The Oxford dictionary says the word is a rare one originating in the mid-18th century to describe the action of estimating something as worthless
As India’s economic climate becomes more complicated, so have the messages from monetary policy makers.
Central bank watchers were left scrambling this week for their dictionaries and Google searches to decipher parts of a speech by Governor Shaktikanta Das and minutes of the recent monetary policy committee meeting.
In the minutes, published on Wednesday, MPC member Chetan Ghate said “estimates of economic growth in India have unfortunately been subject to a fair degree of floccinaucinihilipilification. Notwithstanding this, growth is likely to pick up.” The Oxford dictionary says the word is a rare one originating in the mid-18th century to describe the action of estimating something as worthless.

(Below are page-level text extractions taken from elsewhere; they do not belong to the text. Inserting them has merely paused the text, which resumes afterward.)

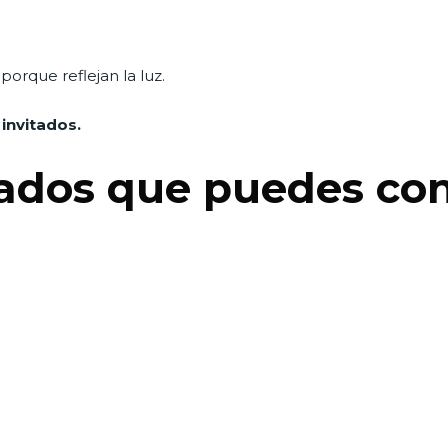
porque reflejan la luz.
invitados.
ados que puedes co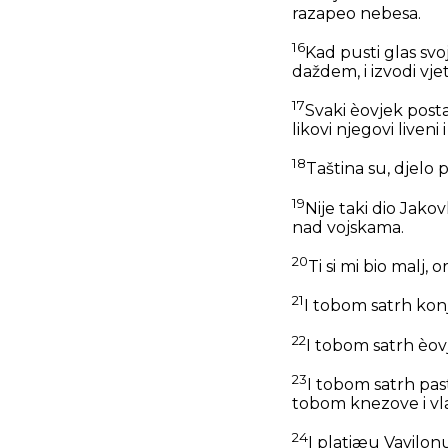
razapeo nebesa.
16
Kad pusti glas svo
daždem, i izvodi vjet
17
Svaki èovjek posta
likovi njegovi liven
18
Taština su, djelo
19
Nije taki dio Jako
nad vojskama.
20
Ti si mi bio malj,
21
I tobom satrh konj
22
I tobom satrh èovj
23
I tobom satrh past
tobom knezove i vla
24
I platiæu Vavilonu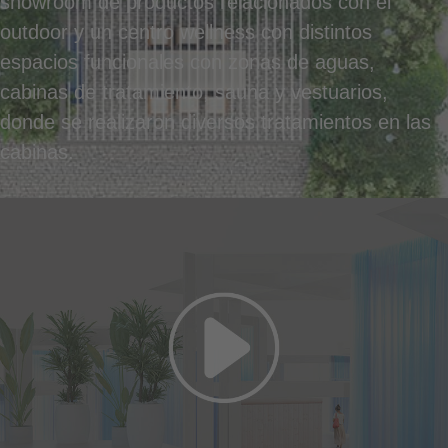
showroom de productos relacionados con el
outdoor y un centro wellness con distintos
espacios funcionales con zonas de aguas,
cabinas de tratamiento, sauna y vestuarios,
donde se realizaron diversos tratamientos en las
cabinas.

On Monday, Das invoked Voltaire in a speech on the economy.
“I am not saying we maintain a Panglossian countenance and smile away every difficulty,” he said. The dictionary says a Panglossian way of life is characterized by one of extreme optimism.
The expression refers to Professor Pangloss, a character in “Candide, ou l’Optimisme” or Candide: Optimism -- a satire written by the French philosopher Voltaire in 1759.
Central bank watchers are already battling to predict policy makers’ next move after the MPC cut interest rates by an unconventional 35 basis points.
Ghate, an external member of the committee who is an academic, voted for a more conventional 25 basis-point reduction at the last policy meeting, and sounded a note of caution about the recent economic slowdown.